As cherished as a psalm
Damien Hirst, Psalm 3: Domine, quid multiplicati?, 2008. New Now: Modern & Contemporary Art, London.
The Psalm series is made up of 150 works of butterfly wings and paint arranged in kaleidoscopic mandala patterns reminiscent of cathedral glass windows. A meditation on the aesthetic qualities of religion and its overlap with the natural world, secular beauty, and the faithful-or-not inevitability of death, the collection is perfectly exemplified by Psalm 3, which reads: Lord, how are they increased that trouble me! (Domine quid multiplicati sunt, for the philologists), and is considered a lesson in salvation by maintaining faith even in times of personal difficulty. The word psalm itself derives from the Greek psalmos, or the twanging of a harp, from psallein, to pluck. Given the delicate formation of these butterfly wings without bodies, they can only be described as plucked from nature and rendered unto the divine.

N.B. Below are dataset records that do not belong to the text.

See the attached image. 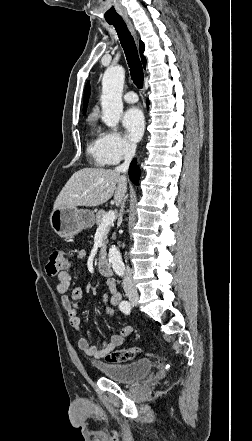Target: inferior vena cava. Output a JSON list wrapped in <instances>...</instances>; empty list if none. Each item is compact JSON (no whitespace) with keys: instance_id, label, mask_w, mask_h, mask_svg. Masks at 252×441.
<instances>
[{"instance_id":"602c4592","label":"inferior vena cava","mask_w":252,"mask_h":441,"mask_svg":"<svg viewBox=\"0 0 252 441\" xmlns=\"http://www.w3.org/2000/svg\"><path fill=\"white\" fill-rule=\"evenodd\" d=\"M134 155H135V148L132 147V146L126 147L125 155H124V162L121 165H119V166H117L115 168L116 172L123 173L122 177H123L124 180H126L125 174L128 171L129 165H130ZM125 200H126V197H124L123 202L121 203V210H120L121 217H122L123 210H124ZM123 288H124L125 291H132L134 293L136 292V288H135V285L133 283L131 272H130V269H129L128 266H127V268L125 270V276H124V279H123Z\"/></svg>"}]
</instances>
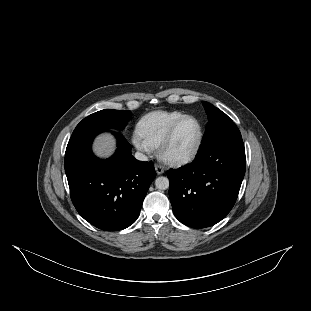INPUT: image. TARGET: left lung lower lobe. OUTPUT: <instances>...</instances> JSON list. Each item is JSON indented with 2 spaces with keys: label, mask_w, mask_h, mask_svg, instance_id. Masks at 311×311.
Here are the masks:
<instances>
[{
  "label": "left lung lower lobe",
  "mask_w": 311,
  "mask_h": 311,
  "mask_svg": "<svg viewBox=\"0 0 311 311\" xmlns=\"http://www.w3.org/2000/svg\"><path fill=\"white\" fill-rule=\"evenodd\" d=\"M245 167L243 140L235 135L198 150L191 164L168 170L169 196L176 218L193 228L221 221L236 202Z\"/></svg>",
  "instance_id": "left-lung-lower-lobe-1"
}]
</instances>
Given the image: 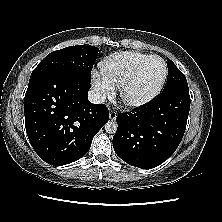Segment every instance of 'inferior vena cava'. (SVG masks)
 <instances>
[{
	"mask_svg": "<svg viewBox=\"0 0 222 222\" xmlns=\"http://www.w3.org/2000/svg\"><path fill=\"white\" fill-rule=\"evenodd\" d=\"M88 99L93 104H102L105 102L106 96L101 92L90 90L88 92Z\"/></svg>",
	"mask_w": 222,
	"mask_h": 222,
	"instance_id": "inferior-vena-cava-1",
	"label": "inferior vena cava"
}]
</instances>
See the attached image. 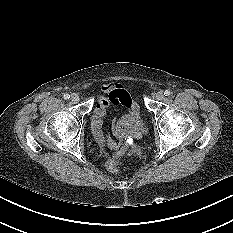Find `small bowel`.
Here are the masks:
<instances>
[{"label":"small bowel","instance_id":"c3829d8e","mask_svg":"<svg viewBox=\"0 0 233 233\" xmlns=\"http://www.w3.org/2000/svg\"><path fill=\"white\" fill-rule=\"evenodd\" d=\"M101 91L107 93V96L102 94L98 96V102L91 118V125L98 142L104 144L106 140L103 132V121L107 114V110L111 106H124L131 111V114L139 115V106L131 98L129 93L119 85L104 83L101 86ZM116 135L122 138L119 131H116ZM107 145L111 149L118 150V156L122 155L127 150L126 146H120V144L116 142L108 141Z\"/></svg>","mask_w":233,"mask_h":233}]
</instances>
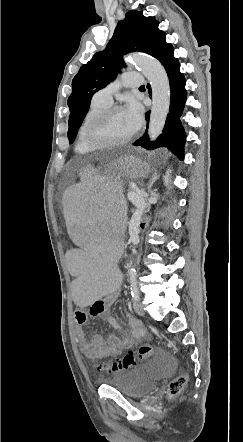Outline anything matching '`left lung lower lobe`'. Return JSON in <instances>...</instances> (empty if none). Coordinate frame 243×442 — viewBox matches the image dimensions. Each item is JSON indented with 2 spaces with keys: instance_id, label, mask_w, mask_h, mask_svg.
<instances>
[{
  "instance_id": "left-lung-lower-lobe-1",
  "label": "left lung lower lobe",
  "mask_w": 243,
  "mask_h": 442,
  "mask_svg": "<svg viewBox=\"0 0 243 442\" xmlns=\"http://www.w3.org/2000/svg\"><path fill=\"white\" fill-rule=\"evenodd\" d=\"M153 57L161 62L169 78L171 90L170 109L162 134L154 142H151L147 134L148 130H146L145 134L134 145H140L148 150L167 147L183 160L186 135L180 117L182 116L187 96L185 78L180 72L178 59L174 57L173 46L167 43L166 39H163L158 45ZM147 88L151 95L150 86L148 85ZM149 114L150 112H147V121H149Z\"/></svg>"
}]
</instances>
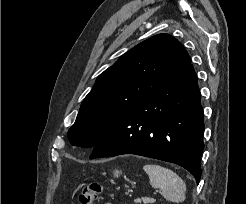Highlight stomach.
Listing matches in <instances>:
<instances>
[{"label": "stomach", "instance_id": "stomach-1", "mask_svg": "<svg viewBox=\"0 0 246 204\" xmlns=\"http://www.w3.org/2000/svg\"><path fill=\"white\" fill-rule=\"evenodd\" d=\"M113 174L115 177H118L119 175L122 174V171L116 169V170H114Z\"/></svg>", "mask_w": 246, "mask_h": 204}]
</instances>
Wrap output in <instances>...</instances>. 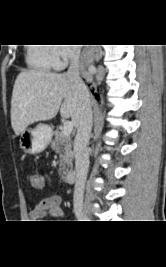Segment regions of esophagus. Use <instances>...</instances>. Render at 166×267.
Wrapping results in <instances>:
<instances>
[{"mask_svg":"<svg viewBox=\"0 0 166 267\" xmlns=\"http://www.w3.org/2000/svg\"><path fill=\"white\" fill-rule=\"evenodd\" d=\"M85 77H86L87 81H91L92 80L91 76L88 73L85 74Z\"/></svg>","mask_w":166,"mask_h":267,"instance_id":"esophagus-1","label":"esophagus"}]
</instances>
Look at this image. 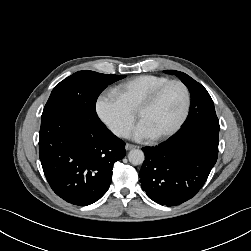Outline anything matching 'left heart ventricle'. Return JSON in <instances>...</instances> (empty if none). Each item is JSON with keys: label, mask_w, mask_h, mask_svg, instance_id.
I'll list each match as a JSON object with an SVG mask.
<instances>
[{"label": "left heart ventricle", "mask_w": 251, "mask_h": 251, "mask_svg": "<svg viewBox=\"0 0 251 251\" xmlns=\"http://www.w3.org/2000/svg\"><path fill=\"white\" fill-rule=\"evenodd\" d=\"M185 95L181 86L170 85L153 107L144 111L139 118L152 136L171 129L178 121L184 107Z\"/></svg>", "instance_id": "obj_1"}]
</instances>
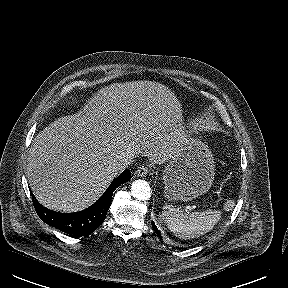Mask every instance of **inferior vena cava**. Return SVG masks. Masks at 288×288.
I'll use <instances>...</instances> for the list:
<instances>
[{"label":"inferior vena cava","instance_id":"1","mask_svg":"<svg viewBox=\"0 0 288 288\" xmlns=\"http://www.w3.org/2000/svg\"><path fill=\"white\" fill-rule=\"evenodd\" d=\"M132 161V156L129 154H122L118 156L116 159L113 160V162L110 164L109 169L111 173L118 174L125 170L128 165Z\"/></svg>","mask_w":288,"mask_h":288}]
</instances>
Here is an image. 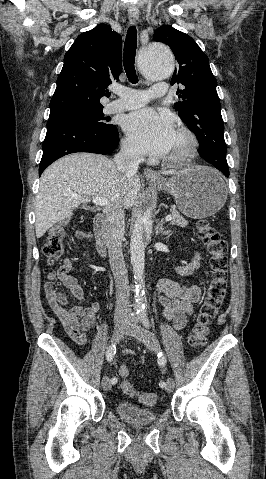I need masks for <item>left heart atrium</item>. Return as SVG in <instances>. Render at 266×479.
Returning <instances> with one entry per match:
<instances>
[{"instance_id": "left-heart-atrium-1", "label": "left heart atrium", "mask_w": 266, "mask_h": 479, "mask_svg": "<svg viewBox=\"0 0 266 479\" xmlns=\"http://www.w3.org/2000/svg\"><path fill=\"white\" fill-rule=\"evenodd\" d=\"M123 128L141 152L157 156L167 155L176 134L171 120L150 108H142L126 115Z\"/></svg>"}]
</instances>
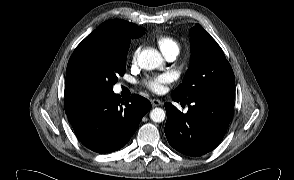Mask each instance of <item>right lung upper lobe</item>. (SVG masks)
<instances>
[{
    "label": "right lung upper lobe",
    "instance_id": "cb5924a9",
    "mask_svg": "<svg viewBox=\"0 0 294 180\" xmlns=\"http://www.w3.org/2000/svg\"><path fill=\"white\" fill-rule=\"evenodd\" d=\"M145 33V28L137 26L122 19H110L98 26L82 42L119 40L130 43L132 38H137Z\"/></svg>",
    "mask_w": 294,
    "mask_h": 180
}]
</instances>
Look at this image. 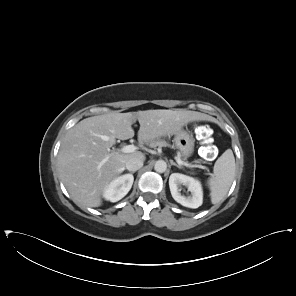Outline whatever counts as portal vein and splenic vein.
I'll return each mask as SVG.
<instances>
[{"instance_id":"portal-vein-and-splenic-vein-1","label":"portal vein and splenic vein","mask_w":296,"mask_h":296,"mask_svg":"<svg viewBox=\"0 0 296 296\" xmlns=\"http://www.w3.org/2000/svg\"><path fill=\"white\" fill-rule=\"evenodd\" d=\"M136 149H137V147L134 145H126L123 148H121L120 151L122 153H132V152H135ZM106 160H107V158L104 161H106ZM176 162L181 166L191 167L190 164L183 162L180 158H177V157H176Z\"/></svg>"}]
</instances>
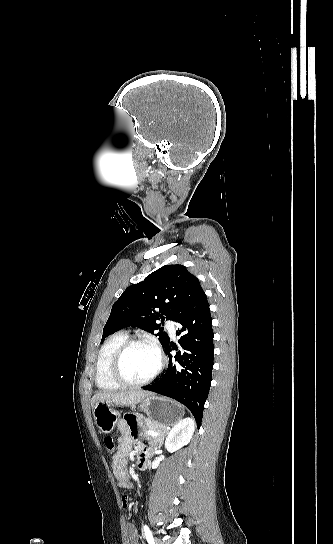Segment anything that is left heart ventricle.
<instances>
[{"label":"left heart ventricle","instance_id":"1","mask_svg":"<svg viewBox=\"0 0 333 544\" xmlns=\"http://www.w3.org/2000/svg\"><path fill=\"white\" fill-rule=\"evenodd\" d=\"M157 364L158 358L151 348L137 345L124 356L122 371L128 380L137 382L148 378Z\"/></svg>","mask_w":333,"mask_h":544}]
</instances>
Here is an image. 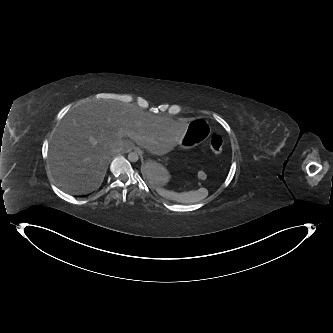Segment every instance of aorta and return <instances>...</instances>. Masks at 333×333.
<instances>
[{
	"label": "aorta",
	"mask_w": 333,
	"mask_h": 333,
	"mask_svg": "<svg viewBox=\"0 0 333 333\" xmlns=\"http://www.w3.org/2000/svg\"><path fill=\"white\" fill-rule=\"evenodd\" d=\"M138 159H139V155H138L136 152H130V153L128 154V160H129L130 162H137Z\"/></svg>",
	"instance_id": "762f6f07"
}]
</instances>
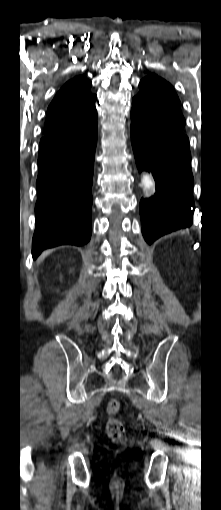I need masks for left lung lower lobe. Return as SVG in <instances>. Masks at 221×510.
<instances>
[{
    "instance_id": "left-lung-lower-lobe-1",
    "label": "left lung lower lobe",
    "mask_w": 221,
    "mask_h": 510,
    "mask_svg": "<svg viewBox=\"0 0 221 510\" xmlns=\"http://www.w3.org/2000/svg\"><path fill=\"white\" fill-rule=\"evenodd\" d=\"M131 142L139 171L154 177L156 193L142 199V233L151 244L191 226L193 175L189 145L164 133L136 108L131 110Z\"/></svg>"
}]
</instances>
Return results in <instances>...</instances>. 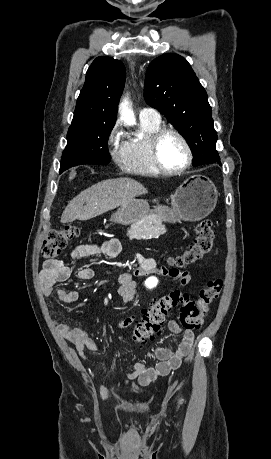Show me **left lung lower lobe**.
<instances>
[{"instance_id": "obj_1", "label": "left lung lower lobe", "mask_w": 271, "mask_h": 459, "mask_svg": "<svg viewBox=\"0 0 271 459\" xmlns=\"http://www.w3.org/2000/svg\"><path fill=\"white\" fill-rule=\"evenodd\" d=\"M217 163H219V165H221V162H220V161H219V162H217Z\"/></svg>"}]
</instances>
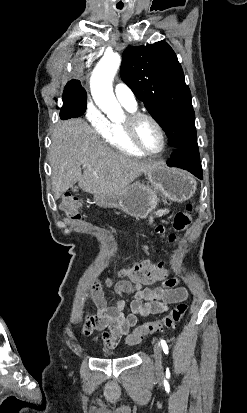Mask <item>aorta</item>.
<instances>
[{
  "label": "aorta",
  "instance_id": "aorta-1",
  "mask_svg": "<svg viewBox=\"0 0 247 413\" xmlns=\"http://www.w3.org/2000/svg\"><path fill=\"white\" fill-rule=\"evenodd\" d=\"M120 64L119 54L106 53L98 62L91 76L90 86L93 99L110 119L121 117L123 113L112 89V82Z\"/></svg>",
  "mask_w": 247,
  "mask_h": 413
}]
</instances>
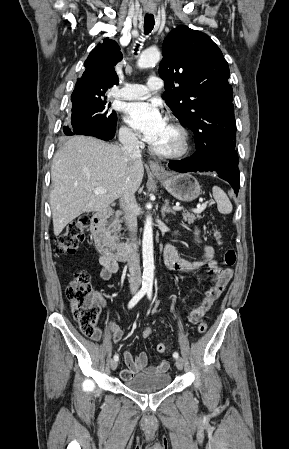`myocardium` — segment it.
Instances as JSON below:
<instances>
[{"label": "myocardium", "instance_id": "myocardium-1", "mask_svg": "<svg viewBox=\"0 0 289 449\" xmlns=\"http://www.w3.org/2000/svg\"><path fill=\"white\" fill-rule=\"evenodd\" d=\"M167 124L176 131V133L179 136V145L176 149L172 150V151H160L158 149H156L155 147H153L152 145L150 146V151L160 157V158H164V159H177V158H181L183 156H185L186 154H188L189 150H190V136L189 133L187 131V129L177 120L170 118L167 121Z\"/></svg>", "mask_w": 289, "mask_h": 449}]
</instances>
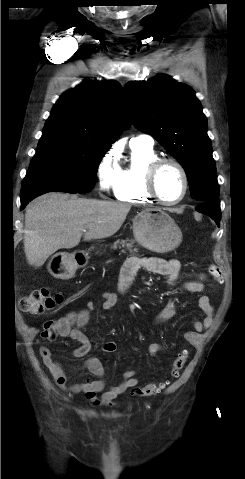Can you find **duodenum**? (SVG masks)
I'll return each mask as SVG.
<instances>
[{
	"label": "duodenum",
	"instance_id": "obj_1",
	"mask_svg": "<svg viewBox=\"0 0 245 479\" xmlns=\"http://www.w3.org/2000/svg\"><path fill=\"white\" fill-rule=\"evenodd\" d=\"M77 261H78V263H79L80 265H83L84 262H85V256H84V255L81 256V259H77Z\"/></svg>",
	"mask_w": 245,
	"mask_h": 479
}]
</instances>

In this way it is not our physical presence that endures, rather it is our own sublime image that carries on.
As intentional as a veil
Damien Hirst, PV74. Lucid Veil, 2021. New Now: Modern & Contemporary Art, London.
Hirst’s Veil Paintings meditate on the beauty and impact of composition and transformation across a constellation of vibrant, layered colours. "I want you to get lost in them,” Hirst notes. “I want you to fall into them, and I want them to delight your eyes and make you want to stay in the painting." The present work hails from the warmer portion of Hirst’s grid, with sunset hues scattered beneath topographical yellows and floral pinks. In its quintessentially Hirstian way, the veil gives and takes; it offers and withholds for the viewer. Our attention is given either to its whole or its specifics; to focus on one layer obfuscates another, and yet we engage with them directly, as if swept up by colour and gesture. It is a reminder to take it all in when the moment emerges, and to leave the analysis for after the celebrations.